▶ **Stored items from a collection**
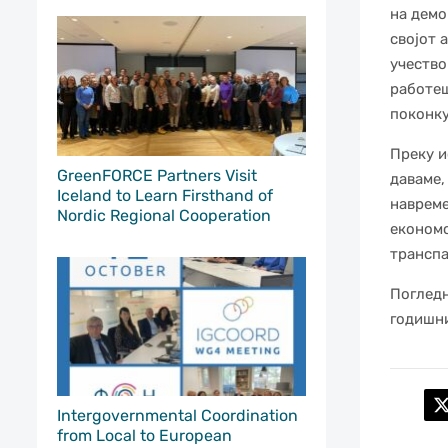
на демо
својот 
учество
работеш
поконк
Преку и
GreenFORCE Partners Visit
даваме,
Iceland to Learn Firsthand of
навреме
Nordic Regional Cooperation
економс
транспа
Погледн
годишн
Intergovernmental Coordination
from Local to European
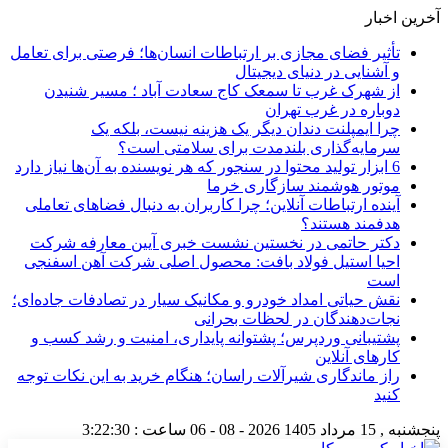
آخرین اخبار
تأثیر فضای مجازی بر ارتباطات انسان‌ها؛ فرصتی برای تعامل
و آشنایی در دنیای دیجیتال
از شهرک غرب تا سمعک کاج سعادت آباد ؛ مسیر شنیدن
دوباره در غرب تهران
چرا ایمپلنت دندان دیگر یک هزینه نیست، بلکه یک
سرمایه‌گذاری بلندمدت برای سلامتی است؟
6 ابزار تولید محتوا در سنجور که هر نویسنده به آن‌ها نیاز دارد
موتور هوشمند سازگاری خرما
آینده ارتباطات آنلاین؛ چرا کاربران به دنبال فضاهای تعاملی
هدفمند هستند؟
دکتر حاتمی در نخستین نشست خبری آیین معارفه شرکت
احیا استیل فولاد بافت: محصول اصلی شرکت آهن اسفنجی
است
نقش حیاتی امداد خودرو و مکانیک سیار در تصادفات جاده‌ای؛
نجات‌دهندگان در لحظات بحرانی
پشتیبانی وردپرس؛ پشتوانه پایداری، امنیت و رشد کسب‌ و
کارهای آنلاین
راز ماندگاری شیرآلات راسان؛ هنگام خرید به این نکات توجه
کنید
پنجشنبه , 15 مرداد 1405
2026 - 08 - 06
ساعت :
3:22:31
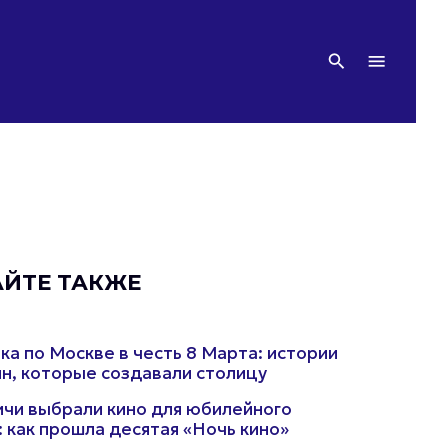
АЙТЕ ТАКЖЕ
ка по Москве в честь 8 Марта: истории
, которые создавали столицу
чи выбрали кино для юбилейного
: как прошла десятая «Ночь кино»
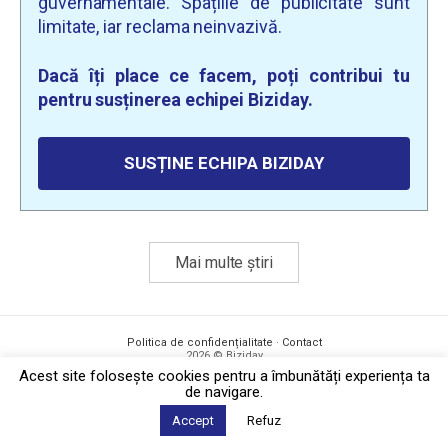
guvernamentale. Spațiile de publicitate sunt
limitate, iar reclama neinvazivă.
Dacă îți place ce facem, poți contribui tu
pentru susținerea echipei Biziday.
SUSȚINE ECHIPA BIZIDAY
Mai multe știri
Politica de confidențialitate
·
Contact
2026 © Biziday
Acest site foloseşte cookies pentru a îmbunătăți experiența ta
de navigare.
Accept
Refuz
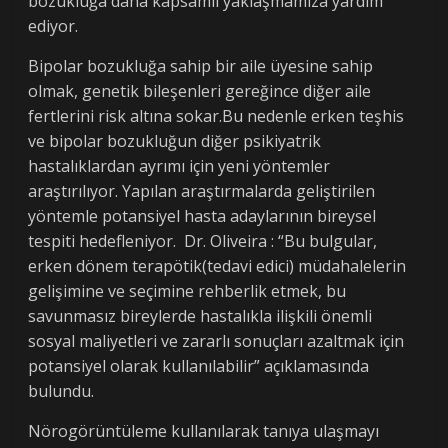
bozukluğa daha kapsamlı yaklaşmamıza yardım
ediyor.
Bipolar bozukluğa sahip bir aile üyesine sahip
olmak, genetik bileşenleri gereğince diğer aile
fertlerini risk altına sokar.Bu nedenle erken teşhis
ve bipolar bozukluğun diğer psikiyatrik
hastalıklardan ayrımı için yeni yöntemler
araştırılıyor. Yapılan araştırmalarda geliştirilen
yöntemle potansiyel hasta adaylarının bireysel
tespiti hedefleniyor. Dr. Oliveira : “Bu bulgular,
erken dönem terapötik(tedavi edici) müdahalelerin
gelişimine ve seçimine rehberlik etmek, bu
savunmasız bireylerde hastalıkla ilişkili önemli
sosyal maliyetleri ve zararlı sonuçları azaltmak için
potansiyel olarak kullanılabilir” açıklamasında
bulundu.
Nörogörüntüleme kullanılarak tanıya ulaşmayı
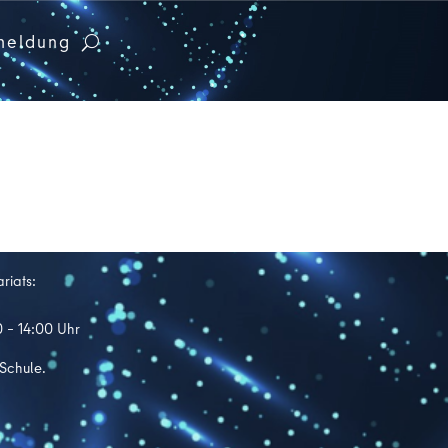
meldung
riats:
0 – 14:00 Uhr
 Schule.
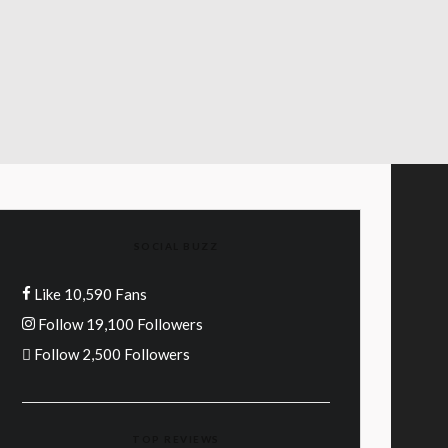
SOCIAL BUZZ
Like
10,590
Fans
Follow
19,100
Followers
Follow
2,500
Followers
TOP REVIEWS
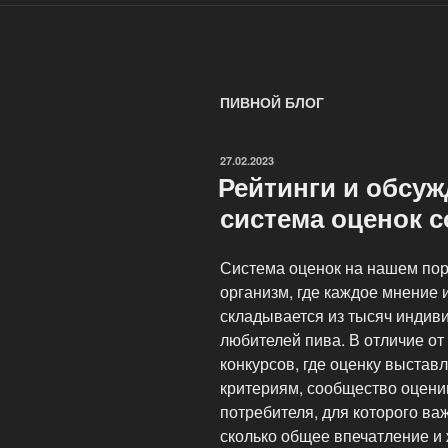
ПИВНОЙ БЛОГ
ОПУБЛИКОВАНО
27.02.2023
Рейтинги и обсуж
система оценок 
Система оценок на нашем пор
организм, где каждое мнение 
складывается из тысяч индив
любителей пива. В отличие о
конкурсов, где оценку выстав
критериям, сообщество оценив
потребителя, для которого ва
сколько общее впечатление и 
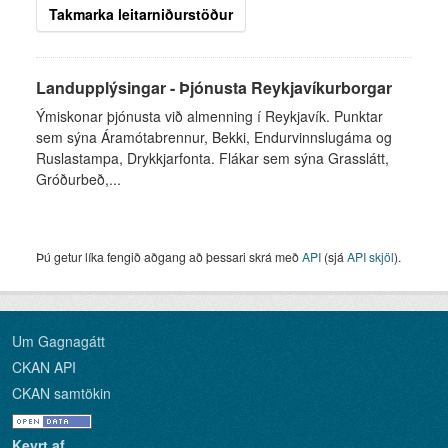
Takmarka leitarniðurstöður
Landupplýsingar - Þjónusta Reykjavíkurborgar
Ýmiskonar þjónusta við almenning í Reykjavík. Punktar
sem sýna Áramótabrennur, Bekki, Endurvinnslugáma og
Ruslastampa, Drykkjarfonta. Flákar sem sýna Grasslátt,
Gróðurbeð,...
Þú getur líka fengið aðgang að þessari skrá með
API
(sjá
API skjöl
).
Um Gagnagátt
CKAN API
CKAN samtökin
Keyrt af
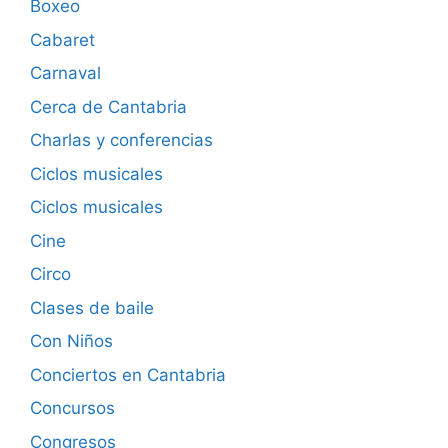
Boxeo
Cabaret
Carnaval
Cerca de Cantabria
Charlas y conferencias
Ciclos musicales
Ciclos musicales
Cine
Circo
Clases de baile
Con Niños
Conciertos en Cantabria
Concursos
Congresos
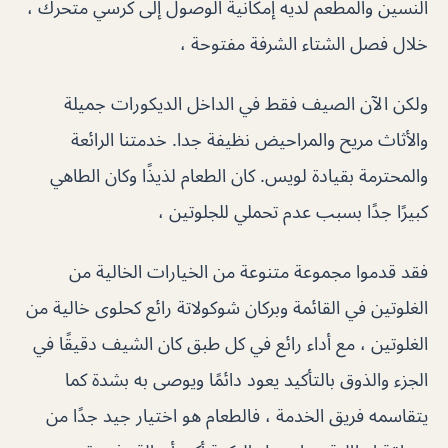
النسين والمطعم لديه إمكانية الوصول إلى كرسي متحرك ،
خلال فصل الشتاء الشرفة مفتوحة ،
ولكن الآن الصيف فقط في الداخل الديكورات جميلة
والأثاث مريح والمراحيض نظيفة جدا. خدمتنا الرائعة
والمحترمة بقيادة لويس. كان الطعام لذيذًا وكان الطاهي
كبيرًا جدًا بسبب عدم تحملي للجلوتين ،
فقد قدموا مجموعة متنوعة من الخيارات الخالية من
الغلوتين في القائمة وبركان شوكولاتة رائع كحلوى خالية من
الغلوتين ، مع أداء رائع في كل طبق كان الشيف دقيقًا في
الجزء والذوق بالتأكيد يعود دائمًا ويوصى به بشدة كما
يتقاسمه فريق الخدمة ، فالطعام هو اختيار جيد جدًا من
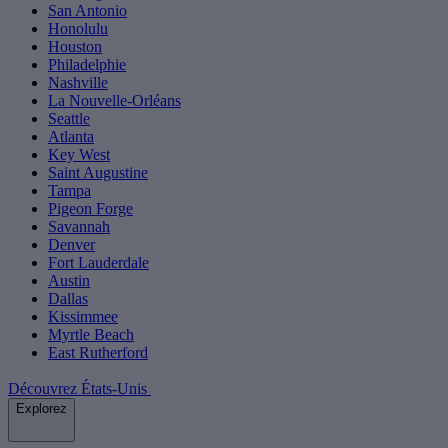
San Antonio
Honolulu
Houston
Philadelphie
Nashville
La Nouvelle-Orléans
Seattle
Atlanta
Key West
Saint Augustine
Tampa
Pigeon Forge
Savannah
Denver
Fort Lauderdale
Austin
Dallas
Kissimmee
Myrtle Beach
East Rutherford
Découvrez États-Unis
Explorez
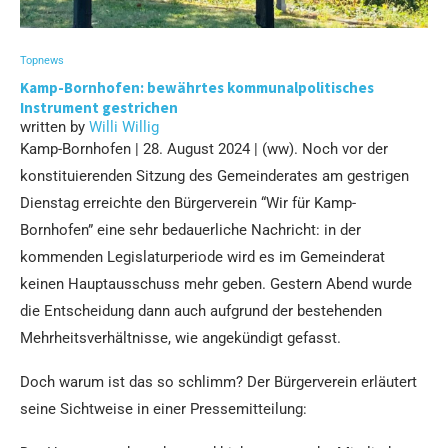
Topnews
Kamp-Bornhofen: bewährtes kommunalpolitisches
Instrument gestrichen
written by
Willi Willig
Kamp-Bornhofen | 28. August 2024 | (ww). Noch vor der
konstituierenden Sitzung des Gemeinderates am gestrigen
Dienstag erreichte den Bürgerverein “Wir für Kamp-
Bornhofen” eine sehr bedauerliche Nachricht: in der
kommenden Legislaturperiode wird es im Gemeinderat
keinen Hauptausschuss mehr geben. Gestern Abend wurde
die Entscheidung dann auch aufgrund der bestehenden
Mehrheitsverhältnisse, wie angekündigt gefasst.
Doch warum ist das so schlimm? Der Bürgerverein erläutert
seine Sichtweise in einer Pressemitteilung:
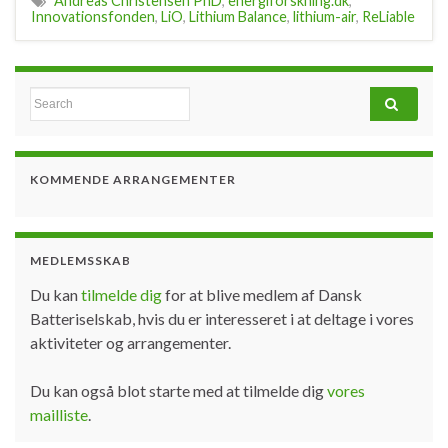
Andreas Christensen PhD
,
energiforskning.dk
,
Innovationsfonden
,
LiO
,
Lithium Balance
,
lithium-air
,
ReLiable
Search for:
KOMMENDE ARRANGEMENTER
MEDLEMSSKAB
Du kan
tilmelde dig
for at blive medlem af Dansk
Batteriselskab, hvis du er interesseret i at deltage i vores
aktiviteter og arrangementer.
Du kan også blot starte med at tilmelde dig
vores
mailliste
.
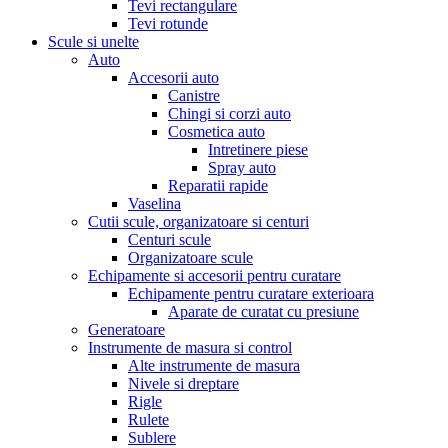
Tevi rectangulare
Tevi rotunde
Scule si unelte
Auto
Accesorii auto
Canistre
Chingi si corzi auto
Cosmetica auto
Intretinere piese
Spray auto
Reparatii rapide
Vaselina
Cutii scule, organizatoare si centuri
Centuri scule
Organizatoare scule
Echipamente si accesorii pentru curatare
Echipamente pentru curatare exterioara
Aparate de curatat cu presiune
Generatoare
Instrumente de masura si control
Alte instrumente de masura
Nivele si dreptare
Rigle
Rulete
Sublere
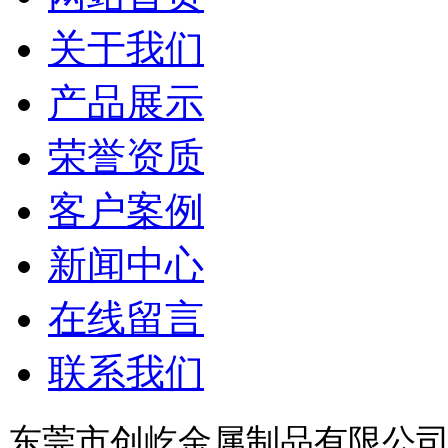
关于我们
产品展示
荣誉资质
客户案例
新闻中心
在线留言
联系我们
东莞市创屹金属制品有限公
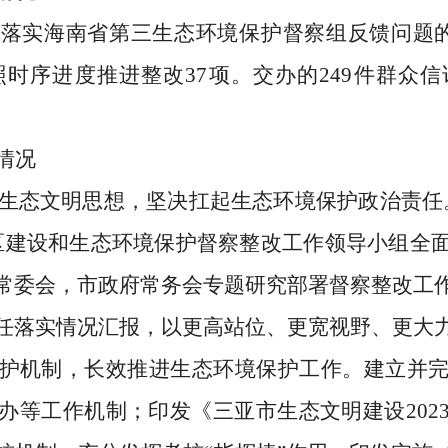
彻落实海南省第三生态环境保护督察组反馈问题
照时序进度推进整改
37
项。交办的
249
件群众信
情况
生态文明思想
，
坚决扛起生态环境保护政治责任
区建设和生态环境保护督察整改工作领导小组
全
常委会，市政府常务会
专题研究部署督察整改工
任落实情况汇报，
以更高站位、更宽视野、更大
护机制
，长效推进生态环境保护工作
。
建立并
办等工作机制；
印发《三亚市生态文明建设
20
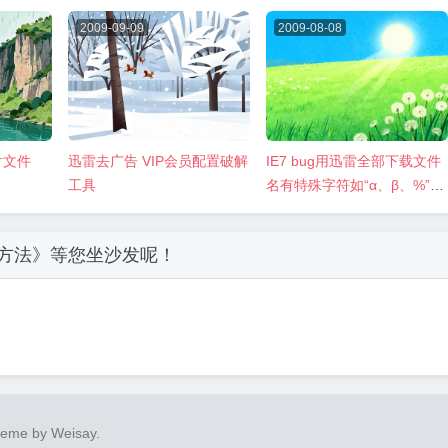
2009-09-09
2009-08-08
片文件
迅雷去广告 VIP会员配置破解
IE7 bug用迅雷全部下载文件
工具
名有特殊字符如“α、β、%”百
分号脚本发生错误解决办法
方法》
等您坐沙发呢！
heme by
Weisay
.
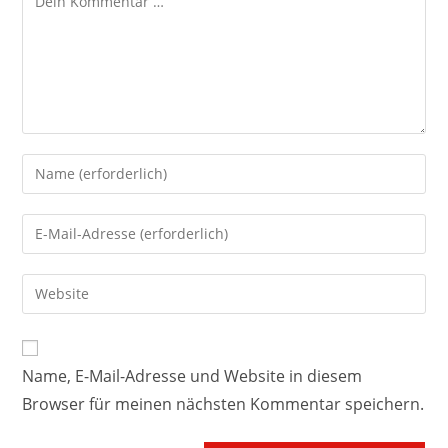
Name, E-Mail-Adresse und Website in diesem
Browser für meinen nächsten Kommentar speichern.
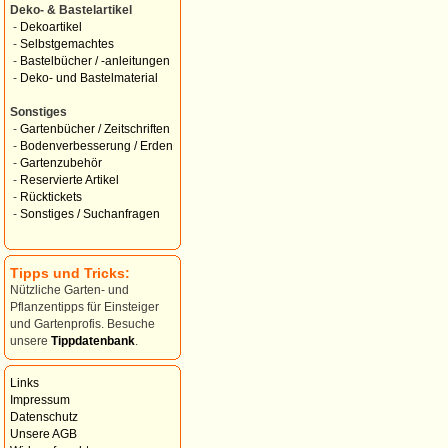
Deko- & Bastelartikel
-
Dekoartikel
-
Selbstgemachtes
-
Bastelbücher / -anleitungen
-
Deko- und Bastelmaterial
Sonstiges
-
Gartenbücher / Zeitschriften
-
Bodenverbesserung / Erden
-
Gartenzubehör
-
Reservierte Artikel
-
Rücktickets
-
Sonstiges / Suchanfragen
Tipps und Tricks:
Nützliche Garten- und
Pflanzentipps für Einsteiger
und Gartenprofis. Besuche
unsere
Tippdatenbank
.
Links
Impressum
Datenschutz
Unsere AGB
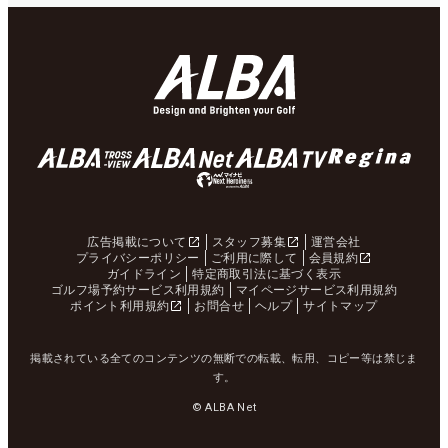
広告掲載について
スタッフ募集
運営会社
プライバシーポリシー
ご利用に際して
会員規約
ガイドライン
特定商取引法に基づく表示
ゴルフ場予約サービス利用規約
マイページサービス利用規約
ポイント利用規約
お問合せ
ヘルプ
サイトマップ
掲載されている全てのコンテンツの無断での転載、転用、コピー等は禁じま
す。
© ALBA Net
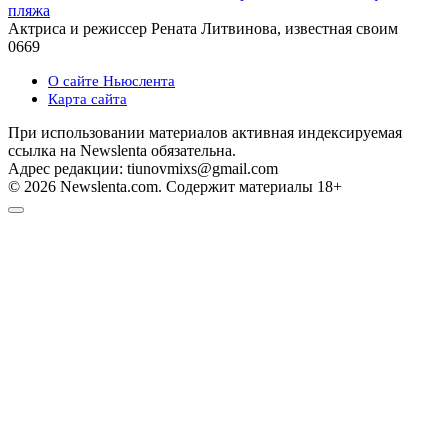
пляжа
Актриса и режиссер Рената Литвинова, известная своим
0
669
О сайте Ньюслента
Карта сайта
При использовании материалов активная индексируемая
ссылка на Newslenta обязательна.
Адрес редакции: tiunovmixs@gmail.com
© 2026 Newslenta.com. Содержит материалы 18+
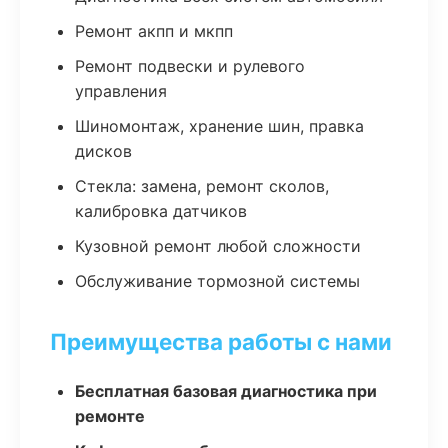
Ремонт акпп и мкпп
Ремонт подвески и рулевого
управления
Шиномонтаж, хранение шин, правка
дисков
Стекла: замена, ремонт сколов,
калибровка датчиков
Кузовной ремонт любой сложности
Обслуживание тормозной системы
Преимущества работы с нами
Бесплатная базовая диагностика при
ремонте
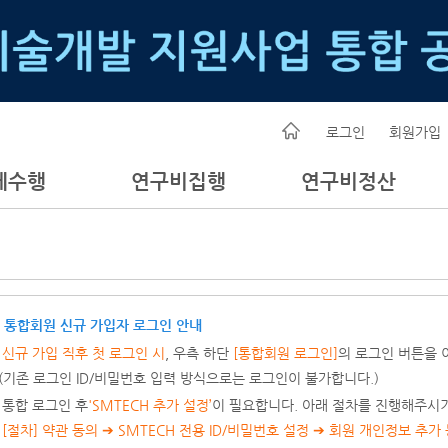
로그인
회원가입
제수행
연구비집행
연구비정산
 통합회원 신규 가입자 로그인 안내
.
신규 가입 직후 첫 로그인 시
, 우측 하단
[통합회원 로그인]
의 로그인 버튼을 
기존 로그인 ID/비밀번호 입력 방식으로는 로그인이 불가합니다.)
. 통합 로그인 후
'SMTECH 추가 설정’
이 필요합니다. 아래 절차를 진행해주시
[절차] 약관 동의 ➔ SMTECH 전용 ID/비밀번호 설정 ➔ 회원 개인정보 추가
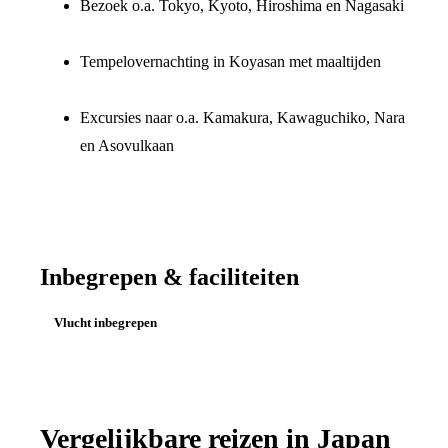
Bezoek o.a. Tokyo, Kyoto, Hiroshima en Nagasaki
Tempelovernachting in Koyasan met maaltijden
Excursies naar o.a. Kamakura, Kawaguchiko, Nara
en Asovulkaan
Inbegrepen & faciliteiten
Vlucht inbegrepen
Vergelijkbare reizen in
Japan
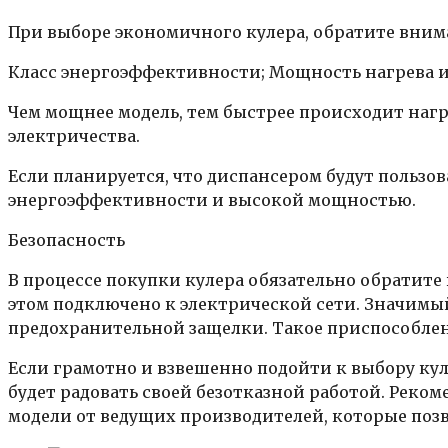
При выборе экономичного кулера, обратите вним
Класс энергоэффективности; Мощность нагрева и
Чем мощнее модель, тем быстрее происходит наг
электричества.
Если планируется, что диспансером будут пользо
энергоэффективности и высокой мощностью.
Безопасность
В процессе покупки кулера обязательно обратите 
этом подключено к электрической сети. Значимый
предохранительной защелки. Такое приспособлени
Если грамотно и взвешенно подойти к выбору кул
будет радовать своей безотказной работой. Рек
модели от ведущих производителей, которые позв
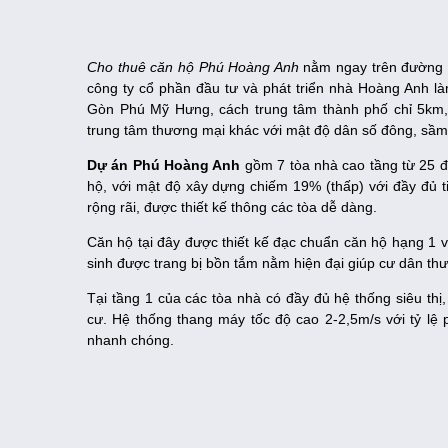
Cho thuê căn hộ Phú Hoàng Anh
nằm ngay trên đường 
công ty cổ phần đầu tư và phát triển nhà Hoàng Anh là
Gòn Phú Mỹ Hưng, cách trung tâm thành phố chỉ 5km, l
trung tâm thương mại khác với mật độ dân số đông, sầm
Dự án Phú Hoàng Anh
gồm 7 tòa nhà cao tầng từ 25 đế
hộ, với mật độ xây dựng chiếm 19% (thấp) với đầy đủ tiệ
rộng rãi, được thiết kế thông các tòa dễ dàng.
Căn hộ tại đây được thiết kế đạc chuẩn căn hộ hạng 1 
sinh được trang bị bồn tắm nằm hiện đại giúp cư dân thư
Tại tầng 1 của các tòa nhà có đầy đủ hệ thống siêu thị
cư. Hệ thống thang máy tốc độ cao 2-2,5m/s với tỷ lệ p
nhanh chóng.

▶ **PROBLEM**
Write out every line of the entries that holds the word "diğer".

▶ **SOLVED PROBLEM**
olmak, genetik bileşenleri gereğince diğer aile
ve bipolar bozukluğun diğer psikiyatrik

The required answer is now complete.